Where do you need to restore freshness? What needs renewal in your life?

Is there one small restore freshness step you can take this week?
Unfollow 10 social media accounts that create stress or just take up worthless time.
Dust a room (or just a shelf) that needs dusting.
Throw away outdated food in your pantry.
Add one life-giving activity to your morning (slowing sipping a cup of tea while sitting outside, watching a TED talk, sketching, writing a Haiku)
Clean out one drawer or closet.
Take a nap
Recently Finished:
Recipes for a Sacred Life: Ture Stories and a Few Miracles by Rivvy Neshama
I really enjoyed this book of essays. It’s precisely what the title says, “recipes” for a sacred life. Rivvy shares stories, ideas, and things she has read that helped her live a sacred life. The essays are short, meaningful, small, and actionable. In one piece, she talks about adopting the phrase “just like me.”
“With everyone you meet and every encounter,” Annie said, “you can say to yourself, ‘Just like me.’ Especially if you’re feeling judgmental. So with that guy you just met, you could say, ‘He’s trying to make a living the best he can . . . just like me.’ Or, ‘He needs money . . . just like me.’ Or, ‘He’s self-focused . . . just like me.’”

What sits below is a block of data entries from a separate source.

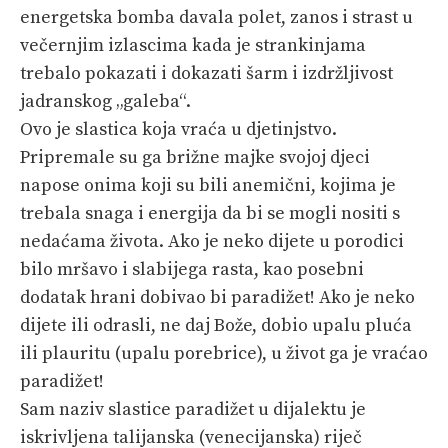
PRETPLATA
energetska bomba davala polet, zanos i strast u
večernjim izlascima kada je strankinjama
SHOP
trebalo pokazati i dokazati šarm i izdržljivost
jadranskog „galeba“.
Ovo je slastica koja vraća u djetinjstvo.
Pripremale su ga brižne majke svojoj djeci
napose onima koji su bili anemični, kojima je
trebala snaga i energija da bi se mogli nositi s
nedaćama života. Ako je neko dijete u porodici
bilo mršavo i slabijega rasta, kao posebni
dodatak hrani dobivao bi paradižet! Ako je neko
dijete ili odrasli, ne daj Bože, dobio upalu pluća
ili plauritu (upalu porebrice), u život ga je vraćao
paradižet!
Sam naziv slastice paradižet u dijalektu je
iskrivljena talijanska (venecijanska) riječ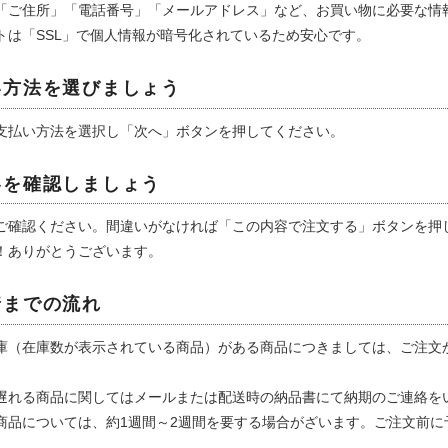
「ご住所」「電話番号」「メールアドレス」など、お買い物に必要な情
トは「SSL」で個人情報が暗号化されているため安心です。
スト
い方法を選びましょう
支払い方法を選択し「次へ」ボタンを押してください。
容を確認しましょう
ご確認ください。間違いがなければ「この内容で注文する」ボタンを押
！ありがとうございます。
着までの流れ
庫（在庫数が表示されている商品）がある商品につきましては、ご注文
遅れる商品に関してはメールまたは配送時の納品書にて納期のご連絡を
商品については、約1週間～2週間を要する場合がざいます。ご注文前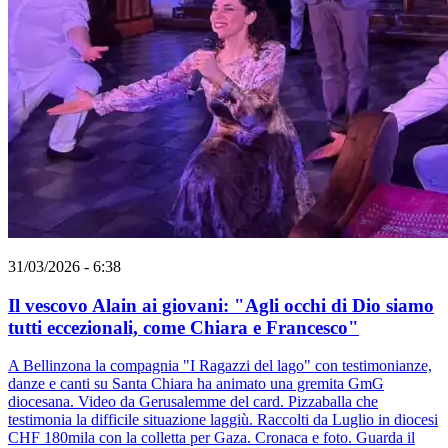
31/03/2026 - 6:38
Il vescovo Alain ai giovani: "Agli occhi di Dio siamo
tutti eccezionali, come Chiara e Francesco"
A Bellinzona la compagnia "I Ragazzi del lago" con testimonianze,
danze e canti su Santa Chiara ha animato una gremita GmG
diocesana. Video da Gerusalemme del card. Pizzaballa che
testimonia la difficile situazione laggiù. Raccolti da Luglio in diocesi
CHF 180mila con la colletta per Gaza. Cronaca e foto. Guarda il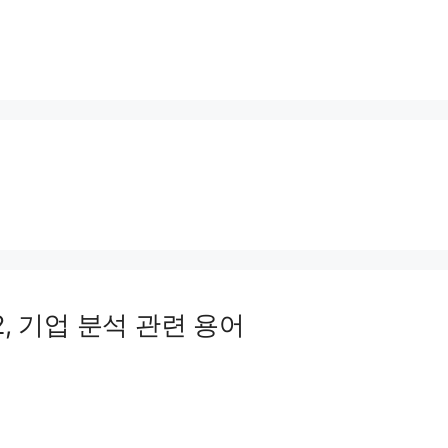
2, 기업 분석 관련 용어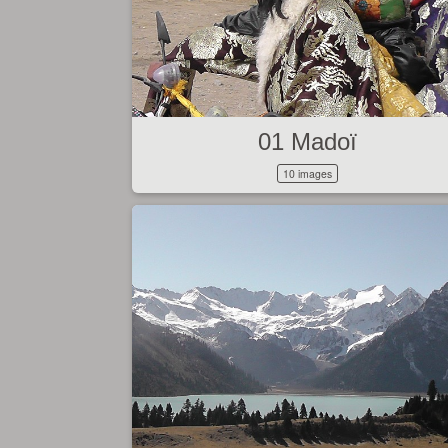
01 Madoï
10 images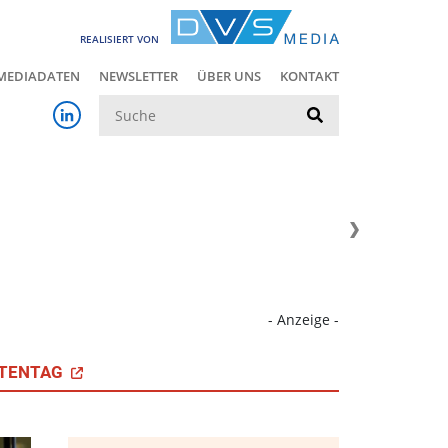
REALISIERT VON
MEDIADATEN
NEWSLETTER
ÜBER UNS
KONTAKT
Suche
- Anzeige -
TENTAG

Praying with Jane Eyre: Reflections on Reading as Sacred Practice by Vanessa Zoltan
For several years I listened faithfully to the podcast Harry Potter as Sacred Text with Vanessa Zoltan. I was excited to read her book. This was a good book. Zoltan writes about choosing Jane Eyre as a sacred text and spending a year (or more) reading it, learning it, being challenged by it, just as one might read the Bible or other sacred texts. This book challenges me to be a better reader.

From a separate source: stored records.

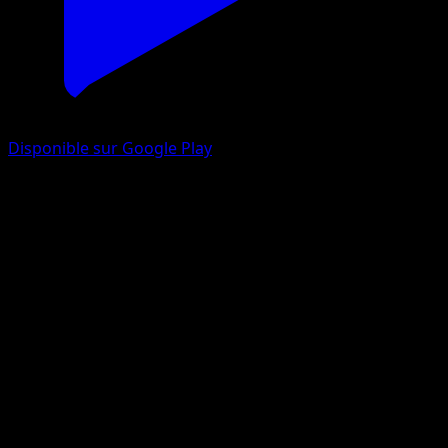
Disponible sur Google Play
Abo
151
Écarlate et Violet
#023
Commune
Kedamahadaitai Yawarakai
Pokémon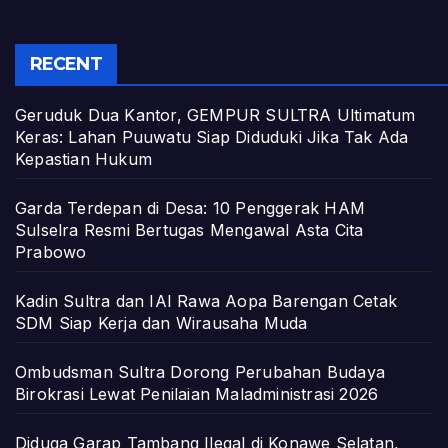
RECENT
Geruduk Dua Kantor, GEMPUR SULTRA Ultimatum
Keras: Lahan Puuwatu Siap Diduduki Jika Tak Ada
Kepastian Hukum
Garda Terdepan di Desa: 10 Penggerak HAM
Sulselra Resmi Bertugas Mengawal Asta Cita
Prabowo
Kadin Sultra dan IAI Rawa Aopa Barengan Cetak
SDM Siap Kerja dan Wirausaha Muda
Ombudsman Sultra Dorong Perubahan Budaya
Birokrasi Lewat Penilaian Maladministrasi 2026
Diduga Garap Tambang Ilegal di Konawe Selatan,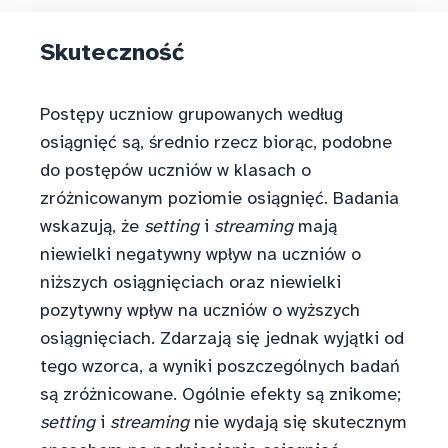
Skuteczność
Postępy uczniow grupowanych według
osiągnięć są, średnio rzecz biorąc, podobne
do postępów uczniów w klasach o
zróżnicowanym poziomie osiągnięć. Badania
wskazują, że
setting
i
streaming
mają
niewielki negatywny wpływ na uczniów o
niższych osiągnięciach oraz niewielki
pozytywny wpływ na uczniów o wyższych
osiągnięciach. Zdarzają się jednak wyjątki od
tego wzorca, a wyniki poszczególnych badań
są zróżnicowane. Ogólnie efekty są znikome;
setting
i
streaming
nie wydają się skutecznym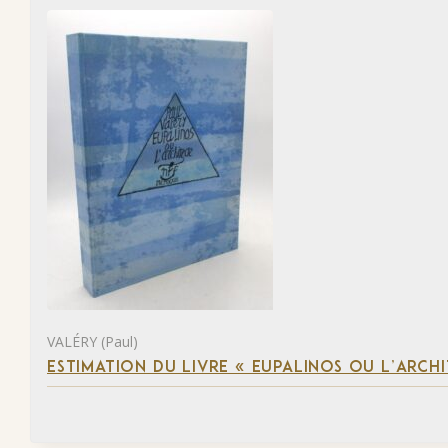
VALÉRY (Paul)
ESTIMATION DU LIVRE « EUPALINOS OU L’ARCHI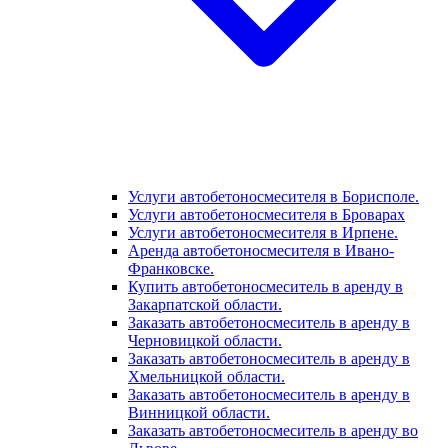
Услуги автобетоносмесителя в Борисполе.
Услуги автобетоносмесителя в Броварах
Услуги автобетоносмесителя в Ирпене.
Аренда автобетоносмесителя в Ивано-
Франковске.
Купить автобетоносмеситель в аренду в
Закарпатской области.
Заказать автобетоносмеситель в аренду в
Черновицкой области.
Заказать автобетоносмеситель в аренду в
Хмельницкой области.
Заказать автобетоносмеситель в аренду в
Винницкой области.
Заказать автобетоносмеситель в аренду во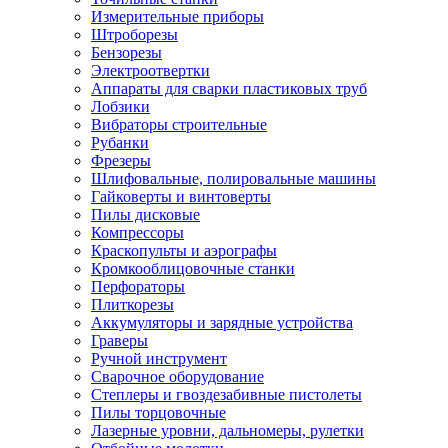
Измерительные приборы
Штроборезы
Бензорезы
Электроотвертки
Аппараты для сварки пластиковых труб
Лобзики
Вибраторы строительные
Рубанки
Фрезеры
Шлифовальные, полировальные машины
Гайковерты и винтоверты
Пилы дисковые
Компрессоры
Краскопульты и аэрографы
Кромкооблицовочные станки
Перфораторы
Плиткорезы
Аккумуляторы и зарядные устройства
Граверы
Ручной инструмент
Сварочное оборудование
Степлеры и гвоздезабивные пистолеты
Пилы торцовочные
Лазерные уровни, дальномеры, рулетки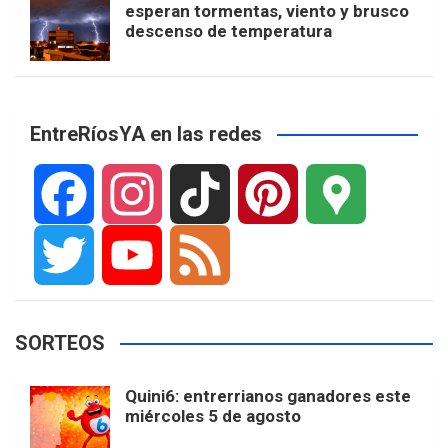
esperan tormentas, viento y brusco
descenso de temperatura
EntreRíosYA en las redes
F
I
T
P
G
a
n
i
i
o
T
Y
F
SORTEOS
c
s
k
n
o
w
o
e
Quini6: entrerrianos ganadores este
miércoles 5 de agosto
e
t
T
t
g
i
u
e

I love the idea of sacredness. I want to be called to bigger things outside of myself. I don’t want my life to be a matter of distractions from death and then death. I want to surprise myself and honor the ways in which the world surprises me. I want to connect deeply to others, to the earth, and to myself. I want to help heal that which is broken in us.-
Vanessa Zoltan
A practice from Praying with Jane Eyre that I’m incorporating into my renewed morning routine is jotting down phrases that catch my eye as I’m reading in a notebook, one after the other. She shared about a man who wrote quotes down in a collection and then used the collected quotes as his own sacred, reflective text.

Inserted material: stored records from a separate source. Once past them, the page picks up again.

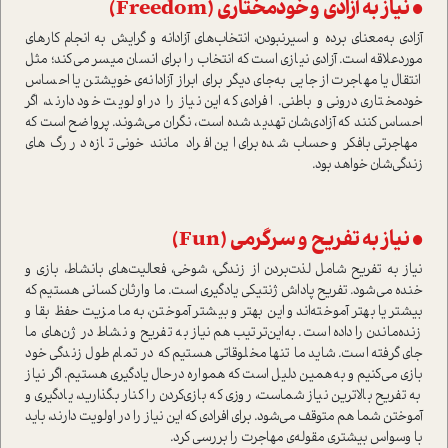
• نیاز به آزادی و خودمختاری (Freedom)
آزادی به‌معنای برده و اسیر‌نبودن، انتخاب‌های آزادانه و گرایش به انجام کارهای
موردعلاقه ا‌ست. آزادی نیازی ا‌ست که انتخاب را برای انسان میسر می‌کند؛ مثل
انتقال یا مهاجرت از جایی به‌جای دیگر برای ابراز آزادانه‌ی خویشتن یا احساس
خودمختاری درونی و باطنی. افرادی که این نیاز را در اولویت خود دارند‌، اگر
احساس کنند که آزادی‌شان تهدید شده ا‌ست، نگران می‌شوند. پرواضح ا‌ست که
مهاجرتی بافکر و حساب‌شده برای این افراد مانند خونی تازه در رگ‌های
زندگی‌شان خواهد بود.
• نیاز به تفریح و سرگرمی (Fun)
نیاز به تفریح شامل لذت‌بردن از زندگی‌، شوخی، فعالیت‌های بانشاط، بازی و
خنده می‌شود. تفریح پاداش ژنتیکی یادگیری ا‌ست. ما وارثان کسانی هستیم که
بیشتر یا بهتر آموخته‌اند و این بهتر و بیشتر آموختن، به ما مزیت حفظ بقا و
زنده‌ماندن را داده ا‌ست. به‌این‌ترتیب هم نیاز به تفریح و نشاط در ژن‌های ما
جای گرفته ا‌ست. شاید ما تنها مخلوقاتی هستیم که در تمام طول زندگی خود
بازی می‌کنیم و به‌همین دلیل ا‌ست که همواره در‌حال یادگیری هستیم. اگر نیاز
به تفریح بالاترین نیاز شما‌ست، روزی که بازی‌کردن را کنار بگذارید، یادگیری و
آموختن شما هم متوقف می‌شود. برای افرادی که این نیاز را در اولویت دارند‌، باید
با وسواس بیشتری مقوله‌ی مهاجرت را بررسی کرد.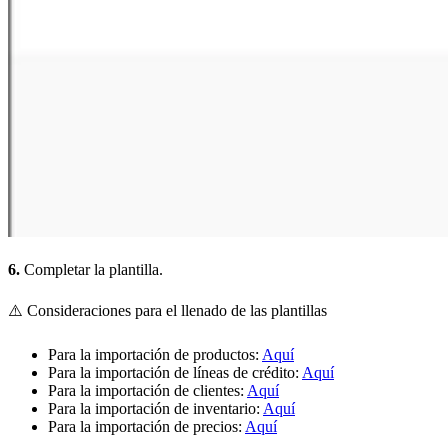
6.
Completar la plantilla.
⚠️ Consideraciones para el llenado de las plantillas
Para la importación de productos:
Aquí
Para la importación de líneas de crédito:
Aquí
Para la importación de clientes:
Aquí
Para la importación de inventario:
Aquí
Para la importación de precios:
Aquí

I’ve italicized the lines that sparkle for me.
“We cannot hold on to things and enter. We must put down what we carry, open the door, and then take up only what we need to bring inside.”
― Mark Nepo, The Book of Awakening: Having the Life You Want by Being Present to the Life You Have
“Every night before I go to sleep I say out loud three things that I am grateful for, all the significant, insignificant, extraordinary, ordinary stuff of my life. It is a small practice and humble, and yet, I find I sleep better Holding what lightens and softens my life ever so briefly at the end of the day.”
― Carrie Newcomer, A Permeable Life: Poems & Essays“
Life is sacred—for everyone, not just monks and mystics. But to feel it and see it, there are things you can do, things that bring out the wonder and connectedness of everything in life. It begins with your intention, looking in. And it’s furthered by your attention, looking out.”
― Rivvy Neshama, Recipes for a Sacred Life: True Stories and a Few Miracles
For Belonging
by John O'Donohue
May you listen to your longing to be free.
May the frames of your belonging be generous enough for your dreams.
May you arise each day with a voice of blessing whispering in your heart.
May you find harmony between your soul and your life.
May the sanctuary of your soul never become haunted.
May you know the eternal longing that lives at the heart of time.
May there be kindness in your gaze when you look within.
May you never place walls between the light and yourself.
May you allow the wild beauty of the invisible world to gather you, mind you, and embrace you in belonging.